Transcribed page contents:
▽

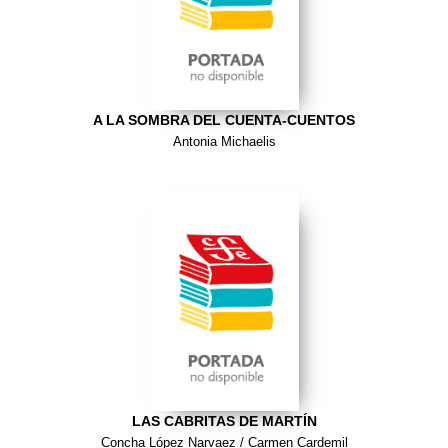
A LA SOMBRA DEL CUENTA-CUENTOS
Antonia Michaelis
LAS CABRITAS DE MARTÍN
Concha López Narvaez / Carmen Cardemil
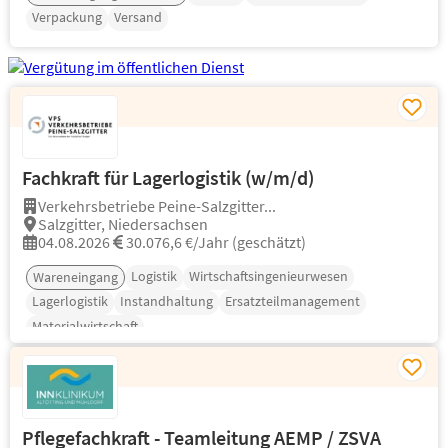
Verpackung
Versand
Fachkraft für Lagerlogistik (w/m/d)
Verkehrsbetriebe Peine-Salzgitter...
Salzgitter, Niedersachsen
04.08.2026
30.076,6 €/Jahr (geschätzt)
Logistik
Wirtschaftsingenieurwesen
Wareneingang
Lagerlogistik
Instandhaltung
Ersatzteilmanagement
Materialwirtschaft
Pflegefachkraft - Teamleitung AEMP / ZSVA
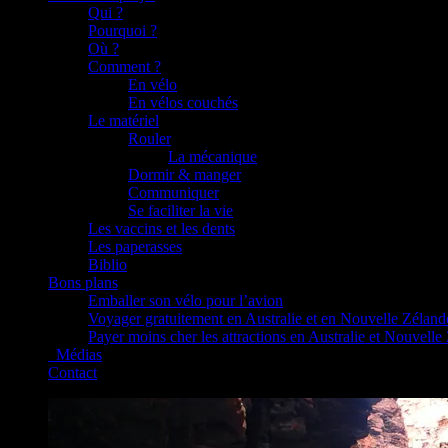
Qui ?
Pourquoi ?
Où ?
Comment ?
En vélo
En vélos couchés
Le matériel
Rouler
La mécanique
Dormir & manger
Communiquer
Se faciliter la vie
Les vaccins et les dents
Les paperasses
Biblio
Bons plans
Emballer son vélo pour l’avion
Voyager gratuitement en Australie et en Nouvelle Zéland
Payer moins cher les attractions en Australie et Nouvelle
_Médias
Contact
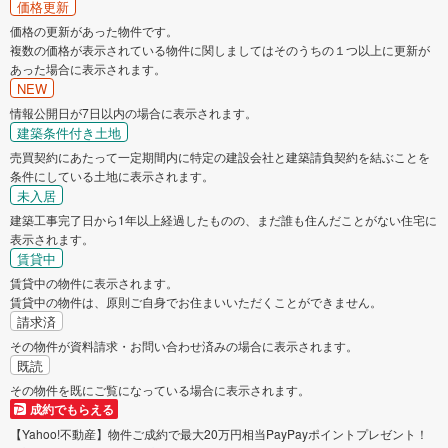
駿東郡長泉町
駿東郡小山町
価格更新
価格の更新があった物件です。
複数の価格が表示されている物件に関しましてはそのうちの１つ以上に更新が
あった場合に表示されます。
NEW
情報公開日が7日以内の場合に表示されます。
建築条件付き土地
売買契約にあたって一定期間内に特定の建設会社と建築請負契約を結ぶことを
条件にしている土地に表示されます。
未入居
建築工事完了日から1年以上経過したものの、まだ誰も住んだことがない住宅に
表示されます。
賃貸中
賃貸中の物件に表示されます。
賃貸中の物件は、原則ご自身でお住まいいただくことができません。
請求済
その物件が資料請求・お問い合わせ済みの場合に表示されます。
既読
その物件を既にご覧になっている場合に表示されます。
成約でもらえる
【Yahoo!不動産】物件ご成約で最大20万円相当PayPayポイントプレゼント！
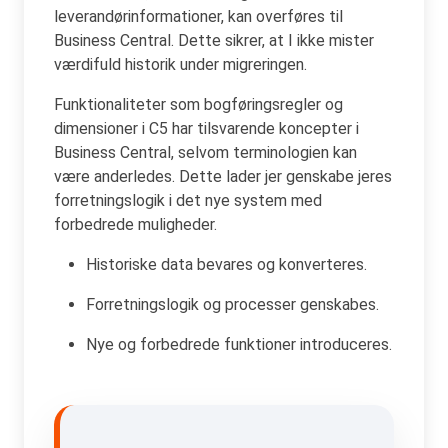
leverandørinformationer, kan overføres til
Business Central. Dette sikrer, at I ikke mister
værdifuld historik under migreringen.
Funktionaliteter som bogføringsregler og
dimensioner i C5 har tilsvarende koncepter i
Business Central, selvom terminologien kan
være anderledes. Dette lader jer genskabe jeres
forretningslogik i det nye system med
forbedrede muligheder.
Historiske data bevares og konverteres.
Forretningslogik og processer genskabes.
Nye og forbedrede funktioner introduceres.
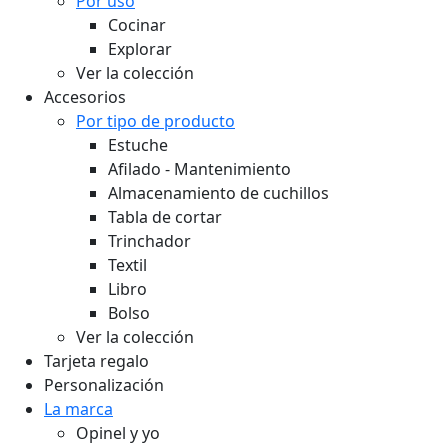
Por uso
Cocinar
Explorar
Ver la colección
Accesorios
Por tipo de producto
Estuche
Afilado - Mantenimiento
Almacenamiento de cuchillos
Tabla de cortar
Trinchador
Textil
Libro
Bolso
Ver la colección
Tarjeta regalo
Personalización
La marca
Opinel y yo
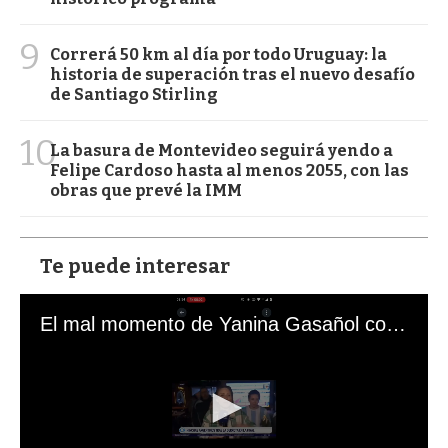
9
Correrá 50 km al día por todo Uruguay: la
historia de superación tras el nuevo desafío
de Santiago Stirling
10
La basura de Montevideo seguirá yendo a
Felipe Cardoso hasta al menos 2055, con las
obras que prevé la IMM
Te puede interesar
El mal momento de Yanina Gasañol con un hincha argentino en "Subrayado"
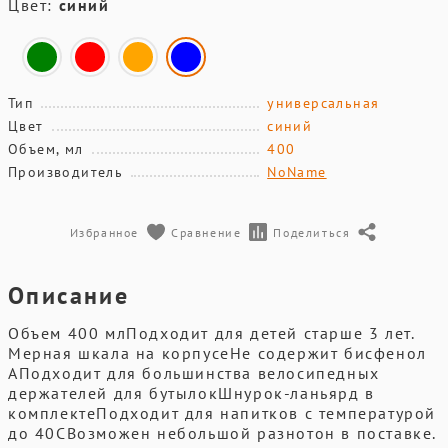
Цвет:
синий
Тип
универсальная
Цвет
синий
Объем, мл
400
Производитель
NoName
Избранное
Сравнение
Поделиться
Описание
Объем 400 млПодходит для детей старше 3 лет.
Мерная шкала на корпусеНе содержит бисфенол
АПодходит для большинства велосипедных
держателей для бутылокШнурок-ланьярд в
комплектеПодходит для напитков с температурой
до 40CВозможен небольшой разнотон в поставке.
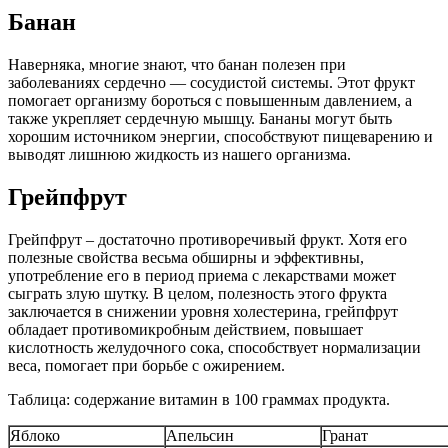
Банан
Наверняка, многие знают, что банан полезен при
заболеваниях сердечно — сосудистой системы. Этот фрукт
помогает организму бороться с повышенным давлением, а
также укрепляет сердечную мышцу. Бананы могут быть
хорошим источником энергии, способствуют пищеварению и
выводят лишнюю жидкость из нашего организма.
Грейпфрут
Грейпфрут – достаточно противоречивый фрукт. Хотя его
полезные свойства весьма обширны и эффективны,
употребление его в период приема с лекарствами может
сыграть злую шутку. В целом, полезность этого фрукта
заключается в снижении уровня холестерина, грейпфрут
обладает противомикробным действием, повышает
кислотность желудочного сока, способствует нормализации
веса, помогает при борьбе с ожирением.
Таблица: содержание витамин в 100 граммах продукта.
Яблоко
Апельсин
Гранат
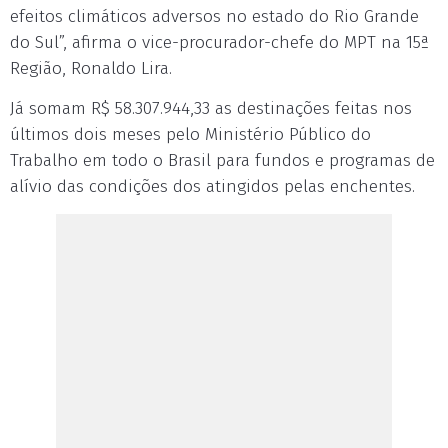
efeitos climáticos adversos no estado do Rio Grande
do Sul”, afirma o vice-procurador-chefe do MPT na 15ª
Região, Ronaldo Lira.
Já somam R$ 58.307.944,33 as destinações feitas nos
últimos dois meses pelo Ministério Público do
Trabalho em todo o Brasil para fundos e programas de
alívio das condições dos atingidos pelas enchentes.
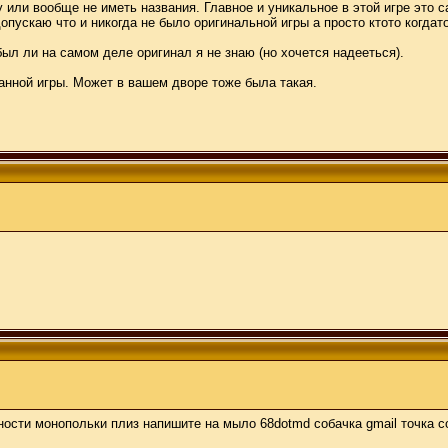
у или вообще не иметь названия. Главное и уникальное в этой игре это 
пускаю что и никогда не было оригинальной игры а просто ктото когдат
был ли на самом деле оригинал я не знаю (но хочется надееться).
анной игры. Может в вашем дворе тоже была такая.
ности монопольки плиз напишите на мыло 68dotmd собачка gmail точка 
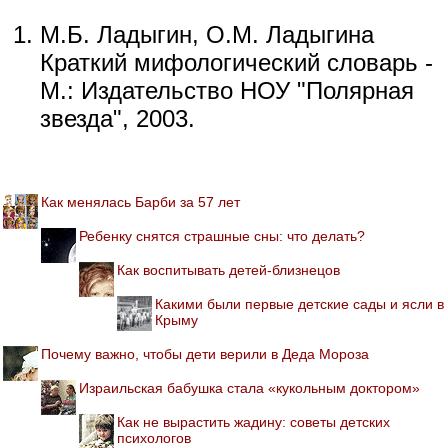
М.Б. Ладыгин, О.М. Ладыгина
Краткий мифологический словарь -
М.: Издательство НОУ "Полярная
звезда", 2003.
Как менялась Барби за 57 лет
Ребенку снятся страшные сны: что делать?
Как воспитывать детей-близнецов
Какими были первые детские сады и ясли в
Крыму
Почему важно, чтобы дети верили в Деда Мороза
Израильская бабушка стала «кукольным доктором»
Как не вырастить жадину: советы детских
психологов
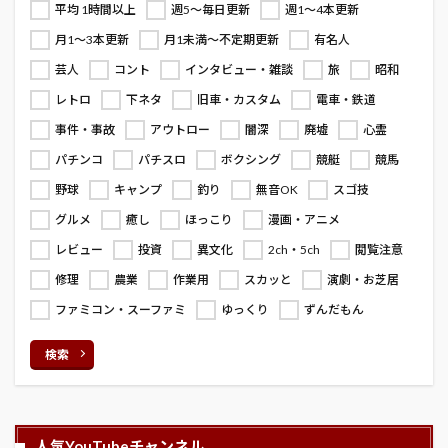
平均 1時間以上
週5～毎日更新
週1～4本更新
月1～3本更新
月1未満～不定期更新
有名人
芸人
コント
インタビュー・雑談
旅
昭和
レトロ
下ネタ
旧車・カスタム
電車・鉄道
事件・事故
アウトロー
闇深
廃墟
心霊
パチンコ
パチスロ
ボクシング
競艇
競馬
野球
キャンプ
釣り
無音OK
スゴ技
グルメ
癒し
ほっこり
漫画・アニメ
レビュー
投資
異文化
2ch・5ch
閲覧注意
修理
農業
作業用
スカッと
演劇・お芝居
ファミコン・スーファミ
ゆっくり
ずんだもん
検索
人気YouTubeチャンネル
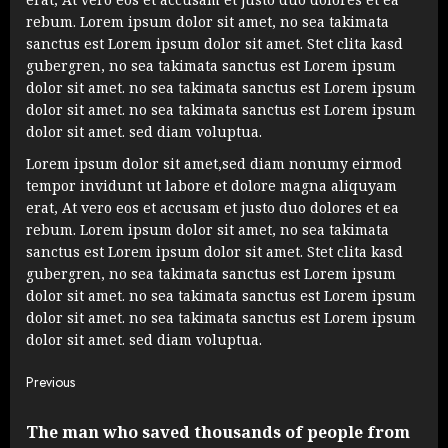
rebum. Lorem ipsum dolor sit amet, no sea takimata
sanctus est Lorem ipsum dolor sit amet. Stet clita kasd
gubergren, no sea takimata sanctus est Lorem ipsum
dolor sit amet. no sea takimata sanctus est Lorem ipsum
dolor sit amet. no sea takimata sanctus est Lorem ipsum
dolor sit amet. sed diam voluptua.
Lorem ipsum dolor sit amet,sed diam nonumy eirmod
tempor invidunt ut labore et dolore magna aliquyam
erat, At vero eos et accusam et justo duo dolores et ea
rebum. Lorem ipsum dolor sit amet, no sea takimata
sanctus est Lorem ipsum dolor sit amet. Stet clita kasd
gubergren, no sea takimata sanctus est Lorem ipsum
dolor sit amet. no sea takimata sanctus est Lorem ipsum
dolor sit amet. no sea takimata sanctus est Lorem ipsum
dolor sit amet. sed diam voluptua.
Continue
Previous
Reading
The man who saved thousands of people from
Pre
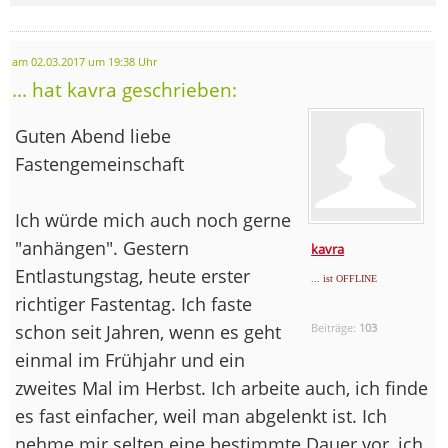
am 02.03.2017 um 19:38 Uhr
... hat kavra geschrieben:
Guten Abend liebe
Fastengemeinschaft
Ich würde mich auch noch gerne
"anhängen". Gestern
kavra
Entlastungstag, heute erster
... ist OFFLINE
richtiger Fastentag. Ich faste
schon seit Jahren, wenn es geht
Beiträge:
103
einmal im Frühjahr und ein
zweites Mal im Herbst. Ich arbeite auch, ich finde
es fast einfacher, weil man abgelenkt ist. Ich
nehme mir selten eine bestimmte Dauer vor, ich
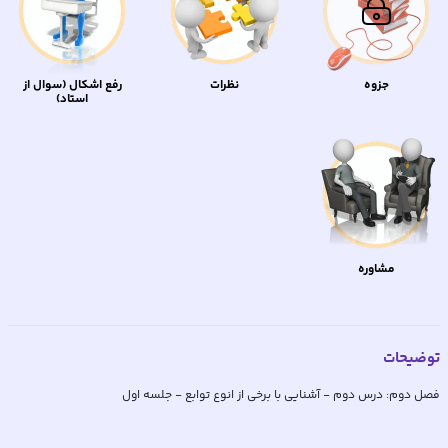
جزوه
نظرات
رفع اشکال (سوال از
استاد)
مشاوره
توضیحات
فصل دوم: درس دوم - آشنایی با برخی از انوع توابع - جلسه اول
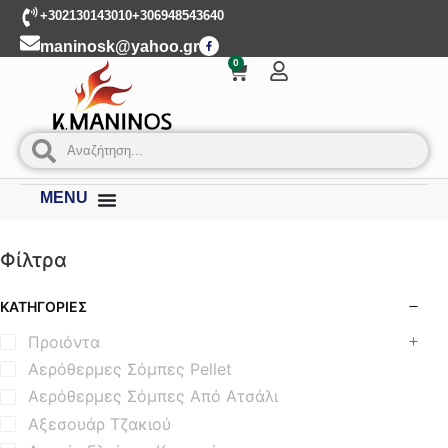
+302130143010
+306948543640
maninosk@yahoo.gr
0
MENU
Φίλτρα
ΚΑΤΗΓΟΡΊΕΣ
Προιόντα
Αερόθερμες Σόμπες Pellet
Αερόθερμες Σόμπες Από Ατσάλι
Αξεσουάρ Τζακιού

△

The task:
Scan the entries above for lines with "forbedrede" in them, then report how many there are as a plain number.

Answer:
2